TY: 12:05 I hit a kind of point in my business so two years ago, so it would've been 2015 I was four years in and realized that I was kind of past the island stage, but business had grown so quickly that I felt like I was losing control. The EMS bookkeeper book that I'm sure many of our listeners have read as well, talked about the entrepreneurial frenzy and I still have cycles of going through that now. But that really spoke to me about the franticness I had. So I was desperately seeking process and structure to help me fill some of the gaps that I didn't know were there. Cause you don't know what you don't know. So that was what started me looking into what else I needed to add, another layer that I needed to add to my practice. This was no longer just a test project. 

TY: 12:56 Would this work, I realized that it was going to work and it had amazing potential to really reach so many small businesses in my community and the Calgary area. So I figured that if I didn't get on board with some kind of process and structure that I was going to get left in the dust and I would create just a mess of everything that I had started to build. So that's kind of what piqued my interest. I saw the posting for pure bookkeeping. I'm not sure if it was an email that came in or if it was on the IPB VC website, one of those two. But it piqued my interest enough to go and then that was kind of the starting point of the next phase of building my business. 

MP: 13:35 Right. And you came along to the, The Seven Secrets of Growing Your Bookkeeping Business. Right? At that what have been neither the IPBC or an email. And so I do remember meeting you and again noticed your positive attitude and I really saw the business acumen. You had that right? So, so what's happened since then? What have you taken on and how have you been able to grow your business? 

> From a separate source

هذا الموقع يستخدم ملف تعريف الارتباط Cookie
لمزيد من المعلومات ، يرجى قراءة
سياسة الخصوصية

TY: 14:00 I've been a lot more methodical about the bigger picture. So instead of just getting stuck in what am I accomplishing today, it's what am I looking at over the next three months, the next half year, the next year? And in so many years, do I want to have staff working for me or do I prefer to work on my own? Do I want to establish a storefront office? Do I want a home-based office? Do I want my territory to just be in my community or do I want to expand more from a national level because I've chosen QBO is my platform? So that does allow a little bit more flexibility of working. So those kinds of ideas now started popping into my head because pure bookkeeping started to challenge me about getting away from just looking at the day to day and being able to step back and work on my business instead of in my business. Now it's a daily challenge because I still, you know, gravitate back towards wanting to get caught up in just making everything move forward. But it's helped me and empowered me to let go of the day to day transactions with my client files and being confident to pass them on to my team because I know I can train them and I'm confident in their abilities. So that's kind of the transition that I've gone through in the last couple of years. 

MP: 15:15 And that's fantastic. And in terms of your experience of business and how your business runs today, what would you say about the experience you have now? 

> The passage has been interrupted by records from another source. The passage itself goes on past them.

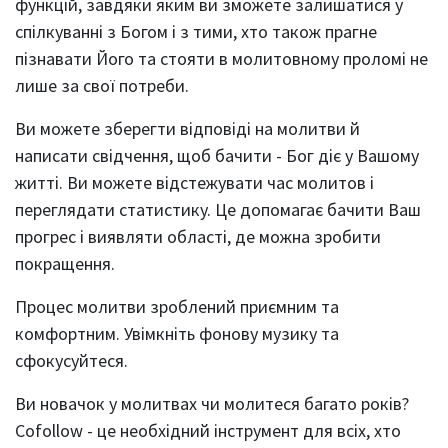
функцій, завдяки яким ви зможете залишатися у
спілкуванні з Богом і з тими, хто також прагне
пізнавати Його та стояти в молитовному проломі не
лише за свої потреби.
Ви можете зберегти відповіді на молитви й
написати свідчення, щоб бачити - Бог діє у Вашому
житті. Ви можете відстежувати час молитов і
переглядати статистику. Це допомагає бачити Ваш
прогрес і виявляти області, де можна зробити
покращення.
Процес молитви зроблений приємним та
комфортним. Увімкніть фонову музику та
сфокусуйтеся.
Ви новачок у молитвах чи молитеся багато років?
Cofollow - це необхідний інструмент для всіх, хто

TY: 15:24 It, it shifted my appreciation for small business owners because now that I've been added on my own per six years, I have a much more, I have a much better understanding of really what they've had to go through to get their business to the point when I meet them. And sometimes I meet them right when they open their doors. Sometimes I meet them a year in or a couple of years in, but I have a much better sensitivity to the struggles that they face. On a daily basis and I can see some of their entrepreneurial frenzies and I can relate to their passion for their business. So I feel like I'm coming alongside them and I'm not just providing just another service. It's not like they've just hired someone to do it, work for them or hired someone to clean their office. I see it as being a relationship, uh, getting involved in their business life, but also their personal life and helping them sell it, celebrate all those successes and help them work through those challenges. 

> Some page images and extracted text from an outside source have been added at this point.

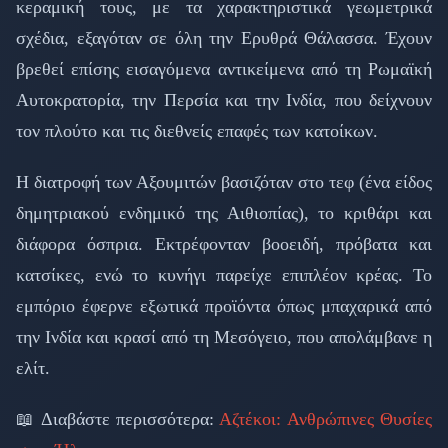
κεραμική τους, με τα χαρακτηριστικά γεωμετρικά
σχέδια, εξαγόταν σε όλη την Ερυθρά Θάλασσα. Έχουν
βρεθεί επίσης εισαγόμενα αντικείμενα από τη Ρωμαϊκή
Αυτοκρατορία, την Περσία και την Ινδία, που δείχνουν
τον πλούτο και τις διεθνείς επαφές των κατοίκων.
Η διατροφή των Αξουμιτών βασιζόταν στο τεφ (ένα είδος
δημητριακού ενδημικό της Αιθιοπίας), το κριθάρι και
διάφορα όσπρια. Εκτρέφονταν βοοειδή, πρόβατα και
κατσίκες, ενώ το κυνήγι παρείχε επιπλέον κρέας. Το
εμπόριο έφερνε εξωτικά προϊόντα όπως μπαχαρικά από
την Ινδία και κρασί από τη Μεσόγειο, που απολάμβανε η
ελίτ.
📖 Διαβάστε περισσότερα:
Αζτέκοι: Ανθρώπινες Θυσίες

MP: 16:31 You know, it's, it's interesting it has me asking and wanting to ask this question, which is I want you to think of a customer that you know and like, and tell me what that customer would say about how it is to work with you as a bookkeeper. 

TY: 16:49 Hmm. I should've gotten some testimonials together, but I had a recent client actually that I took on last fall and when I first met them, you could just tell that they were stressed. Everything about their faith, their staff, they were struggling so much with their accounting software and they had just spent I think six years, not six years, six, sorry, six months where they had moved from doing their own bookkeeping to the hiring of an external bookkeeper and the personality just didn't work. And I got a referral through our local intuit account manager out here in Alberta and we made the connection. And I think it comes down to a lot of personalities. And when you find that personality that you click with and you can give them the confidence that you have the skills and abilities to help them solve their problems, you could just see the stress just go away. 

TY: 17:45 And he said to me last month, he said, if you ever need a testimonial, your website, I am the first guy in, they've got one lady in the office that was working on the accounting program and she was so stressed and she just has her, her face lights up when I see her. And my clients commented on the change of her demeanor as well. So I see that as a huge success that when I can take away some of the fear and the unknown of their accounting records, then it's, it's a win for everybody. And they went from not being able to rely on their data for many years because everything was done. So historically or so delayed to moving up to something current where I'm not just going to come in and assist. I do all the work, but it's, it's teaching them to fish essentially. So I've worked with one of their staff members to train her on the program and help her understand what it is that she's doing and now she's the one that's saying, hey, I found this and I fix this and we can change this process. And that's just a huge, huge sense of accomplishment for me. 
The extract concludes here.